Your trunk is strong
You’ll also need a healthy fiddle leaf fig with a strong trunk. Do not try to force a weak-stemmed plant to branch. At best, it won’t work. At worst, you might decapitate your whole plant!
If you need to strengthen your plant’s trunk, check out our article on How to Strengthen and Thicken the Trunk of a Fiddle Leaf Fig Tree.
Your tree is at least 2/3 the height you’d like it to reach
We’ll explain this one later. If it hasn’t reached this height, give it a chance to grow. For now, stick to pruning if you’d like to change its shape.
How to Notch Your Fiddle Leaf Fig
Here’s what you’ll need:
- Sharp, sterilized pruners or a knife
- A clean rag or paper towel.
Step One: Start with a Plan
This step is important, because once you make a cut, you can’t take it back!
Before you start notching, consider the size of your plant and the goal that you would like to achieve.
Never start encouraging branching until the tree is at least two-thirds of the height that you’d like it to eventually top out at. For example, for a standard height room of eight or nine feet, you want to let your single-stalked shrub achieve a height of about five or six feet before notching.
We do this for two reasons. First, to let the trunk grow strong and thick before developing a canopy, that is, branching. The other reason is because this way, branches can begin appearing at five or six feet, allowing space for those branches to branch yet again, creating a total of eight or nine feet.
Now, if you have high ceilings and want a taller tree, that’s possible, too. Simply add 12 to 18 inches to wherever you plan to put your first notch. Let your single stalk fiddle leaf fig grow to about six or seven feet and then begin notching right around where you’d like your first lowest, largest, most prominent crevice, also known as the crotch.
Now, what if your fiddle leaf fig tree has gotten too tall and you’d like to generate more branches below that main split? Will the notching that we’re about to see work in the same scenario to prompt new growth there, too? Yes, it will.
Step 2: Find a Node
Once you’ve decided where you would like your first largest branch-off or trunk split, grab your pruners. You already know down the general area, so now it’s just time to identify exactly where you will make your cut.
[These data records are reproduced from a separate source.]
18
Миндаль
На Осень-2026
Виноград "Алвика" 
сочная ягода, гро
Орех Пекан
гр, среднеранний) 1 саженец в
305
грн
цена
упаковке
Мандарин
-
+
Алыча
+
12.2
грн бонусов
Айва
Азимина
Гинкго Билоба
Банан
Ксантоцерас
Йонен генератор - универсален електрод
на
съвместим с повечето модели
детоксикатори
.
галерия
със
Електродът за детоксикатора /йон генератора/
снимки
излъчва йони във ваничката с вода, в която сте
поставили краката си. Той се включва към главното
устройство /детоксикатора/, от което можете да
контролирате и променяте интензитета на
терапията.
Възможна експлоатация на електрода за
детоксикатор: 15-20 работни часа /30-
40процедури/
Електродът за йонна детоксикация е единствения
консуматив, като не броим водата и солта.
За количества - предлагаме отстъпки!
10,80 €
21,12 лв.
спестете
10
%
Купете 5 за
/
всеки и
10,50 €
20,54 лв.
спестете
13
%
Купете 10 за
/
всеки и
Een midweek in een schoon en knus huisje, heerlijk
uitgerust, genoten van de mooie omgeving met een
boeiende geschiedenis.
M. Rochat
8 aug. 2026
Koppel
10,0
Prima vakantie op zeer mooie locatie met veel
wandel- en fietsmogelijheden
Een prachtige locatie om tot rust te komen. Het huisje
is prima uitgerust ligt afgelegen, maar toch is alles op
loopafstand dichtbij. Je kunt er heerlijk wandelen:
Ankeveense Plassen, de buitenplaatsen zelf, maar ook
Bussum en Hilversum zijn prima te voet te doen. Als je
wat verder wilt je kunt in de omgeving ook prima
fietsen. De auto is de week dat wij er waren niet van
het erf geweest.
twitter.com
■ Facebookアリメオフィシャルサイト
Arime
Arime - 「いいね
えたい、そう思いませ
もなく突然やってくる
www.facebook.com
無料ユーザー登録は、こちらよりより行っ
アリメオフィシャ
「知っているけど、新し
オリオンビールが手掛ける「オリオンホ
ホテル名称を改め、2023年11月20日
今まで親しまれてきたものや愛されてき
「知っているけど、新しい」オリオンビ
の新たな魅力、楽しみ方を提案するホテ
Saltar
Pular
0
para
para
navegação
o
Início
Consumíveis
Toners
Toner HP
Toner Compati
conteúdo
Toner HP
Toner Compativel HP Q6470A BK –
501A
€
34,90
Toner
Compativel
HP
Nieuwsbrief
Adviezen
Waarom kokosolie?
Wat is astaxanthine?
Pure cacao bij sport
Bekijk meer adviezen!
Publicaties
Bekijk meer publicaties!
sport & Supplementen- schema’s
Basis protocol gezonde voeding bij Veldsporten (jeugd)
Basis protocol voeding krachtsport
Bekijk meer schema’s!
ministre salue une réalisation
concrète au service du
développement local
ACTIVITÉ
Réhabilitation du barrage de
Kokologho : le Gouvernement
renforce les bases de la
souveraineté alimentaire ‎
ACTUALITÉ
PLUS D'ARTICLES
Within two or three inches of your target, you will see a node. A node is a slight thickening of the trunk. Near that node will be another one. Locate the space between these two nodes, and that is where you will want to score.
Now, some experts advise finding a spot about a quarter-inch above a healthy leaf or old leaf scar, but I’ve found more success using nodes as the guide.
Step 3: Make Your Cut
The actual notching process itself doesn’t need to be overly complicated. Simply put on your gloves and use the sharp, clean edge of your pruners or knife to make a slightly downward score, an eighth or a quarter of an inch deep into the trunk.
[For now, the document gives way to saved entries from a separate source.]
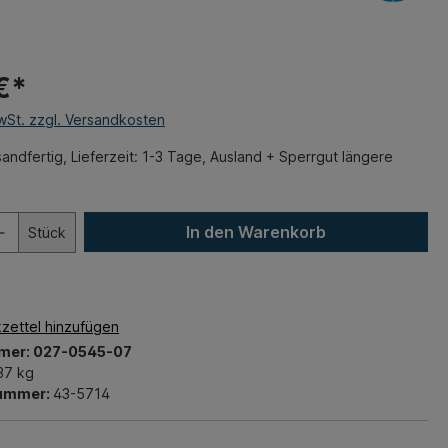
€*
MwSt. zzgl. Versandkosten
andfertig, Lieferzeit: 1-3 Tage, Ausland + Sperrgut längere
In den Warenkorb
Stück
zettel hinzufügen
mer:
027-0545-07
37 kg
nummer:
43-5714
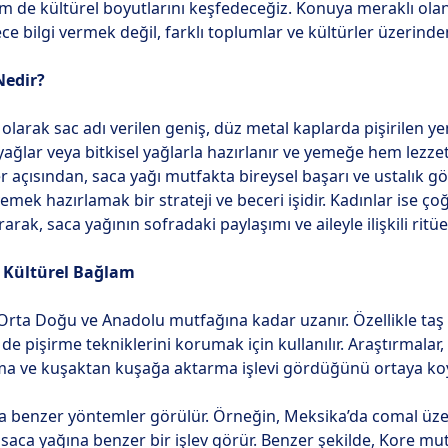
de kültürel boyutlarını keşfedeceğiz. Konuya meraklı olan
ce bilgi vermek değil, farklı toplumlar ve kültürler üzerin
Nedir?
 olarak sac adı verilen geniş, düz metal kaplarda pişirilen y
yağlar veya bitkisel yağlarla hazırlanır ve yemeğe hem lezz
er açısından, saca yağı mutfakta bireysel başarı ve ustalık gö
yemek hazırlamak bir strateji ve beceri işidir. Kadınlar ise 
k, saca yağının sofradaki paylaşımı ve aileyle ilişkili ritüe
e Kültürel Bağlam
Orta Doğu ve Anadolu mutfağına kadar uzanır. Özellikle taş 
de pişirme tekniklerini korumak için kullanılır. Araştırmala
uma ve kuşaktan kuşağa aktarma işlevi gördüğünü ortaya ko
aca benzer yöntemler görülür. Örneğin, Meksika’da comal üze
, saca yağına benzer bir işlev görür. Benzer şekilde, Kore m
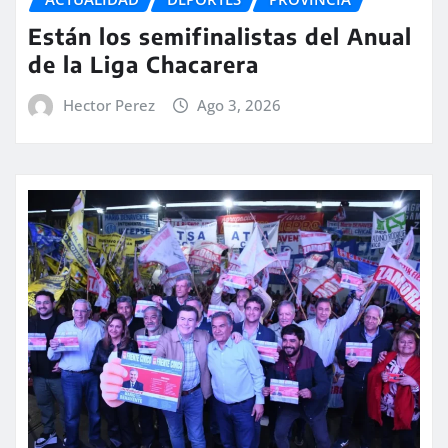
Están los semifinalistas del Anual
de la Liga Chacarera
Hector Perez
Ago 3, 2026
This will penetrate the xylem sapwood layer. Once your blade is embedded into the tissue, rotate it around the stem at least one-third of the circumference.
Immediately, a white sticky sap may surprise you, but don’t worry, your plant will be okay. Use your rag to gently wipe up the sap since it can be harmful to pets and children. This sap can irritate your skin as well, so here’s where the gloves come in handy.
Step 4: Aftercare
Continue your diligent care regimen, watering methodically, wiggling the trunk every couple days, checking for pests, monitoring light and humidity, fertilize regularly with Fiddle Leaf Fig Plant Food, and wait.
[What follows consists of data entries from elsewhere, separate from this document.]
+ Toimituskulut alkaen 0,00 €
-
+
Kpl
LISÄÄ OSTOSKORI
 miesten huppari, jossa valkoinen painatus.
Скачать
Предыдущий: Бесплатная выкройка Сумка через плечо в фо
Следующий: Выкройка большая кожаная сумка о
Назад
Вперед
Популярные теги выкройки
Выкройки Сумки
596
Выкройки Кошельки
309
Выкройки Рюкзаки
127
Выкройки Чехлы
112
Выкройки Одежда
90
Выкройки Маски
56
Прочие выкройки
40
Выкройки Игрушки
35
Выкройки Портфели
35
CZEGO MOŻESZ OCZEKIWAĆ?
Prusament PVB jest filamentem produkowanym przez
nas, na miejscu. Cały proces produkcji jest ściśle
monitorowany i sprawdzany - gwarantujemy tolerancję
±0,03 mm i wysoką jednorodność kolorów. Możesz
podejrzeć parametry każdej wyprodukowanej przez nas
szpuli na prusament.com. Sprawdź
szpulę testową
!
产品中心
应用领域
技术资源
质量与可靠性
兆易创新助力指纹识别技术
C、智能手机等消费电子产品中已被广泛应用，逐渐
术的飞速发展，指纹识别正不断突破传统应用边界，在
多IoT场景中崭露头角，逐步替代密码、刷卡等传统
Remember, if this is your first notching and it works, a small branch will sprout out at the notching site. That branch may grow and grow, eventually turning your plant into what looks like a Y-shaped tree.
Why didn’t it work?
If after two months your notched fiddle leaf fig tree has not branched, don’t worry.
Experienced fiddle leaf fig caregivers roughly report about a 50% success rate with this method, so you can try again in a few weeks later or in a slightly different place between two nearby nodes.
If you’re curious, possible reasons for a non-response could include the use of a dull knife. It was just a mistake that produces a scar tissue instead of promoting an offshoot. Another reason might be not cutting deeply enough or simply chance. Again, it’s common for this method to render no dramatic branches on your first go.
Transforming a fiddle leaf fig plant into a tree-shape statement piece takes time and patience. One thing you can do while you wait is take before, during, and after pictures to look back on later.